What was I to make of such a work? At first, I imagined that poor Professor B— truly had cracked under her creative stagnation, and that I beheld the product of a damaged mind. I soon scolded myself for the thought, however. It was perhaps more plausible that Professor B—‘s play tackled the theatre of the absurd with a nuance beyond my powers of analysis. After all, Beckett — rather notoriously — had brought forth plays that eroded language and meaning. In a similar vein, the promised antagonist in Ionesco’s The Bald Soprano never materializes, except for a single mention in the largely incoherent exchanges between the play’s characters.
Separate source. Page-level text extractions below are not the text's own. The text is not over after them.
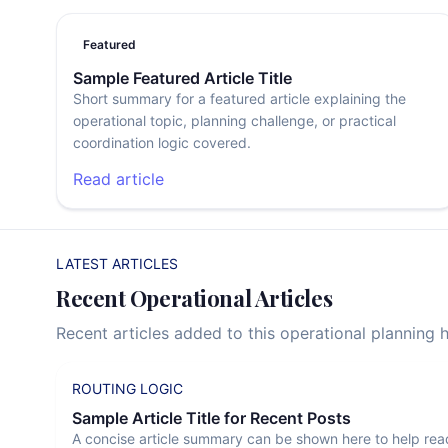
Featured
Sample Featured Article Title
Short summary for a featured article explaining the
operational topic, planning challenge, or practical
coordination logic covered.
Read article
LATEST ARTICLES
Recent Operational Articles
Recent articles added to this operational planning 
ROUTING LOGIC
Sample Article Title for Recent Posts
A concise article summary can be shown here to help rea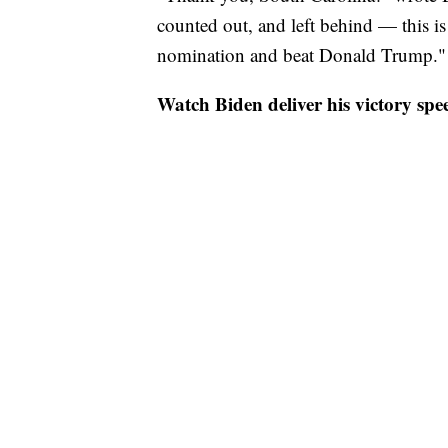
counted out, and left behind — this i
nomination and beat Donald Trump."
Watch Biden deliver his victory spe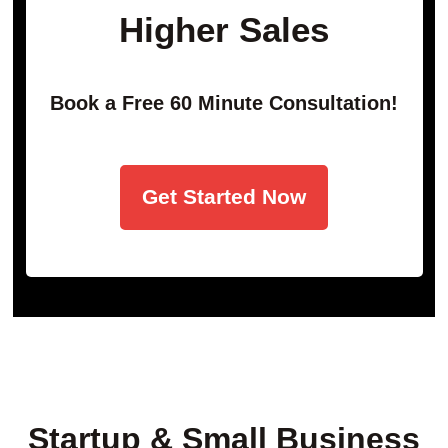
Higher Sales
Book a Free 60 Minute Consultation!
Get Started Now
Startup & Small Business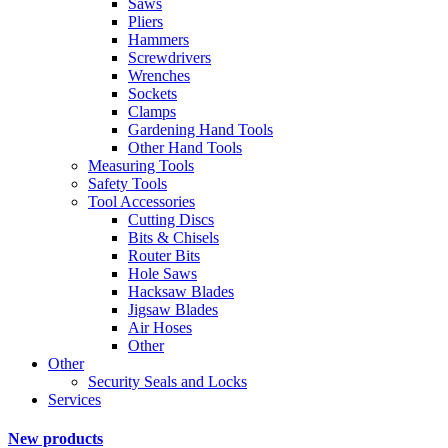
Saws
Pliers
Hammers
Screwdrivers
Wrenches
Sockets
Clamps
Gardening Hand Tools
Other Hand Tools
Measuring Tools
Safety Tools
Tool Accessories
Cutting Discs
Bits & Chisels
Router Bits
Hole Saws
Hacksaw Blades
Jigsaw Blades
Air Hoses
Other
Other
Security Seals and Locks
Services
New products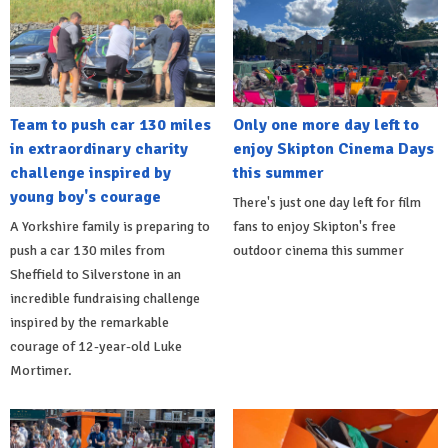
Team to push car 130 miles
Only one more day left to
in extraordinary charity
enjoy Skipton Cinema Days
challenge inspired by
this summer
young boy's courage
There's just one day left for film
A Yorkshire family is preparing to
fans to enjoy Skipton's free
push a car 130 miles from
outdoor cinema this summer
Sheffield to Silverstone in an
incredible fundraising challenge
inspired by the remarkable
courage of 12-year-old Luke
Mortimer.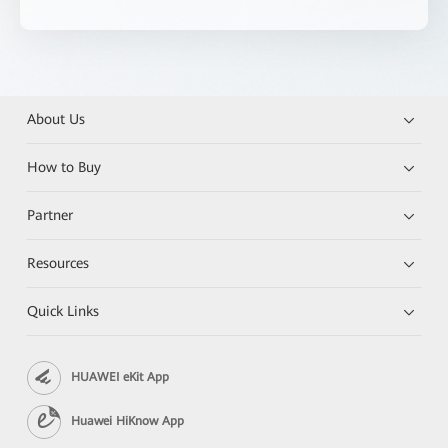
About Us
How to Buy
Partner
Resources
Quick Links
HUAWEI eKit App
Huawei HiKnow App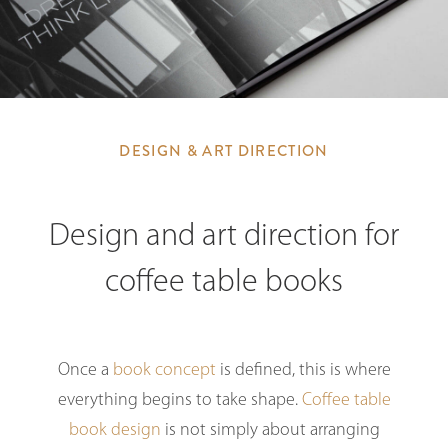
DESIGN & ART DIRECTION
Design and art direction for
coffee table books
Once a
book concept
is defined, this is where
everything begins to take shape.
Coffee table
book design
is not simply about arranging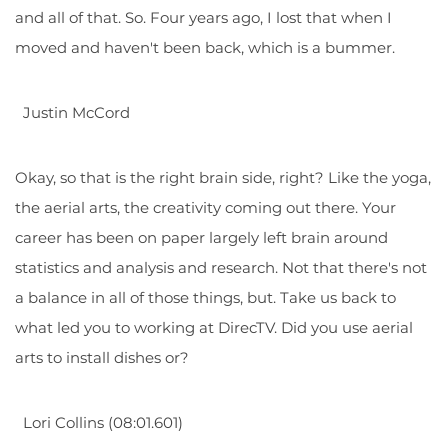
and all of that. So. Four years ago, I lost that when I
moved and haven't been back, which is a bummer.
Justin McCord
Okay, so that is the right brain side, right? Like the yoga,
the aerial arts, the creativity coming out there. Your
career has been on paper largely left brain around
statistics and analysis and research. Not that there's not
a balance in all of those things, but. Take us back to
what led you to working at DirecTV. Did you use aerial
arts to install dishes or?
Lori Collins (08:01.601)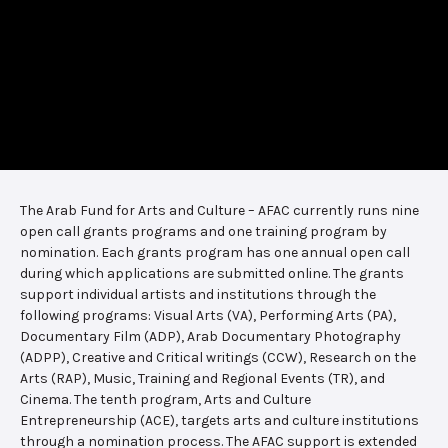
The Arab Fund for Arts and Culture – AFAC currently runs nine
open call grants programs and one training program by
nomination. Each grants program has one annual open call
during which applications are submitted online. The grants
support individual artists and institutions through the
following programs: Visual Arts (VA), Performing Arts (PA),
Documentary Film (ADP), Arab Documentary Photography
(ADPP), Creative and Critical writings (CCW), Research on the
Arts (RAP), Music, Training and Regional Events (TR), and
Cinema. The tenth program, Arts and Culture
Entrepreneurship (ACE), targets arts and culture institutions
through a nomination process. The AFAC support is extended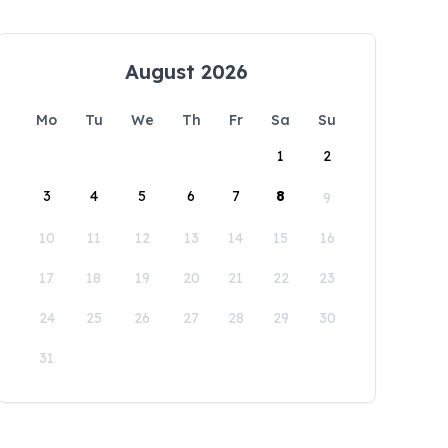
August 2026
Mo
Tu
We
Th
Fr
Sa
Su
1
2
3
4
5
6
7
8
9
10
11
12
13
14
15
16
17
18
19
20
21
22
23
24
25
26
27
28
29
30
31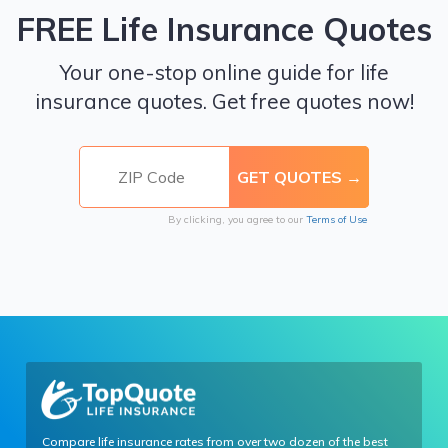
FREE Life Insurance Quotes
Your one-stop online guide for life
insurance quotes. Get free quotes now!
By clicking, you agree to our
Terms of Use
Compare life insurance rates from over two dozen of the best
The point behind such plays might initially seem inscrutable, but inscrutability and nonexistence are different things entirely. My responsibility as a reader was to find the point, not to pronounce it absent. Moreover, the work I read was merely the embryo of a finished play. The script furnishes a mere fraction of the actual performance; the lighting, sounds, set design, costumes, makeup, and acting all lend something to the play’s meaning. Having only the text to consult, then, left me at a disadvantage. Therefore, I placed my trust in Professor B—‘s abilities, telling myself that The Thief in the Yellow Robe would prove far more understandable — if not downright illuminating — once she brought it to the stage, and joined it to the other trappings of the theatre.
Although rehearsals began within the week, I chose not to drop in on Professor B— and her students until their early dress runs. By then, I reasoned, the play would carry some semblance of its true form, but nonetheless remain distinct from its final version. As such, without spoiling all I would behold on the play’s opening night, I could see something markedly different from the text I read, and perhaps come closer to fathoming Professor B—‘s peculiar genius.
I sat in on their second dress rehearsal, taking advantage of the auditorium’s unoccupied front row. Professor B— welcomed me, but sat a short distance away in order to take notes on the performance. The house lights went out, and the curtain rose, revealing a set designed like a grand medieval hall. The student actors, all in period clothing, managed to inject quite a bit of character into their bizarre lines.
“Such bounty,” said the queen, a young actress made old by some makeup wizardry.
“Let him feast!” replied a noble lady, portrayed by the knockout blonde that every theatre troupe seems to have.
“I’ll bring the wick,” a portly nobleman put in, as if it were a witticism.
As the play progressed, I noted that each ingredient in the production seemed of the highest quality, but added little to my understanding of the script. Everything onstage thrummed with life, yet remained incomprehensible. With some imagination, the play I watched could have passed for something by David Lynch, if ever he tried his hand at live theatre. Alas, unlike a work of Lynch, I could not determine what part of my brain I needed to deactivate in order to appreciate Professor B—‘s play. I began to worry that The Thief in the Yellow Robe would flop — an unprecedented occurrence in Professor B—‘s career — and wondered whether such a blemish would fatally stain her record.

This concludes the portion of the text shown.